Illustrated with cartoony figures this is the tale, told in letter format, about Sophie, a girl whose family has inherited a farm and who discovers she had become the caretaker of very unusual chickens.
Invisible chickens
a chicken who can unlock the chicken coop
a chameleon chicken
a really fast chicken that Sophie calls - the roadrunner
and more.
Additional review of this book is on the Educating Alice blog (by Monica Edinger).
In additon, I'm currently reading the latest by Kimberly Brubacker Bradley - The War that Saved My Life. I have always felt most all of her books have deserved the Newbery, so why not this year.

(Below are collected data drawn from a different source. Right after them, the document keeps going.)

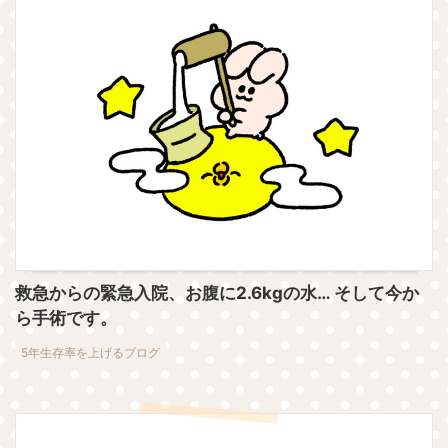
救急からの緊急入院、お腹に2.6kgの水… そして今か
ら手術です。
5年生存率を上げるブログ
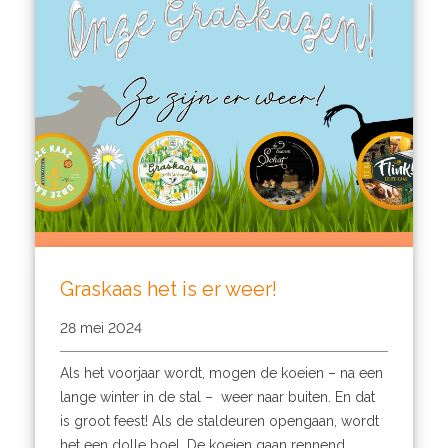
Graskaas het is er weer!
28 mei 2024
Als het voorjaar wordt, mogen de koeien – na een
lange winter in de stal – weer naar buiten. En dat
is groot feest! Als de staldeuren opengaan, wordt
het een dolle boel. De koeien gaan rennend,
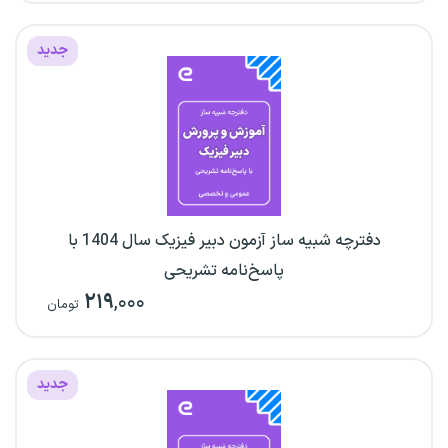
جدید
دفترچه شبیه ساز آزمون دبیر فیزیک سال 1404 با
پاسخ‌نامه تشریحی
۲۱۹
,۰۰۰
تومان
جدید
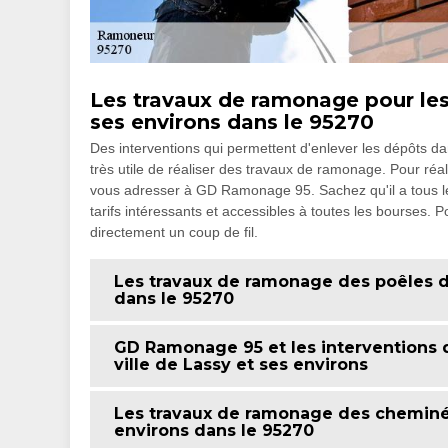
Les travaux de ramonage pour les 
ses environs dans le 95270
Des interventions qui permettent d'enlever les dépôts dan
très utile de réaliser des travaux de ramonage. Pour réalise
vous adresser à GD Ramonage 95. Sachez qu'il a tous les
tarifs intéressants et accessibles à toutes les bourses. Po
directement un coup de fil.
Les travaux de ramonage des poêles da
dans le 95270
GD Ramonage 95 et les interventions
ville de Lassy et ses environs
Les travaux de ramonage des cheminées
environs dans le 95270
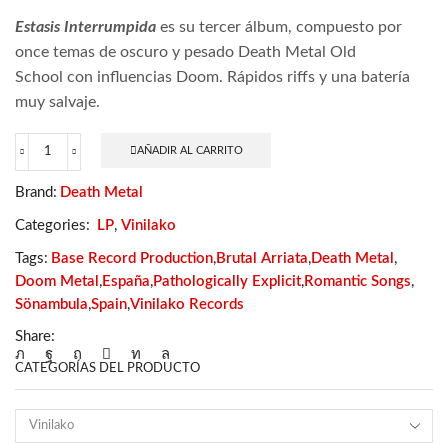
Estasis Interrumpida
es su tercer álbum, compuesto por
once temas de oscuro y pesado Death Metal Old
School con influencias Doom. Rápidos riffs y una batería
muy salvaje.
AÑADIR AL CARRITO
Sönambula
–
Brand:
Death Metal
Estasis
Interrumpida
Categories:
LP
,
Vinilako
cantidad
Tags:
Base Record Production
,
Brutal Arriata
,
Death Metal
,
Doom Metal
,
España
,
Pathologically Explicit
,
Romantic Songs
,
Sönambula
,
Spain
,
Vinilako Records
Share:
CATEGORÍAS DEL PRODUCTO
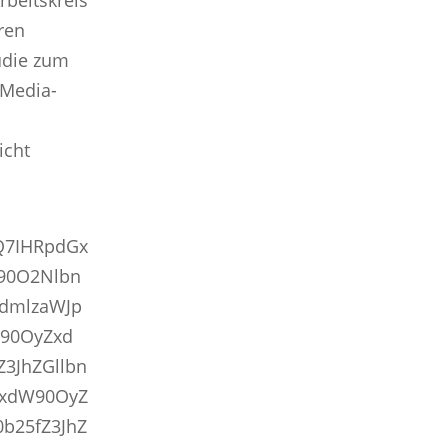
rbeitskreis
ren
udie zum
-Media-
icht
Q7IHRpdGx
90O2Nlbn
tdmlzaWJp
W90OyZxd
3JhZGllbn
ZxdW90OyZ
b25fZ3JhZ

A world War II tale about a girl with a club foot who is evacuated to the English countryside after being held prisoner by her mother for about 9 years and how she discovers the world.
Grass!
People that take care of you and don't beat you and starve you.
a Pony!
"This isn’t merely a story where the main character has to learn and grow and change. She has this enormous task of making Ava strong in every possible way after a lifetime of systematic, often horrific, abuse. And she has to do so realistically. No deus ex machina. No sudden conversion out of the blue. That she pulls it off is astounding. Honestly it made me want to reread the book several times over, if only to figure out how she managed to display Ada’s anger and shock in the face of kindness with such aplomb. For me, it was the little lines that conveyed it best. Sentences like the one Ada says after the first birthday she has ever celebrated: “I had so much. I felt so sad.” It’s not a flashy thing to say. Just true."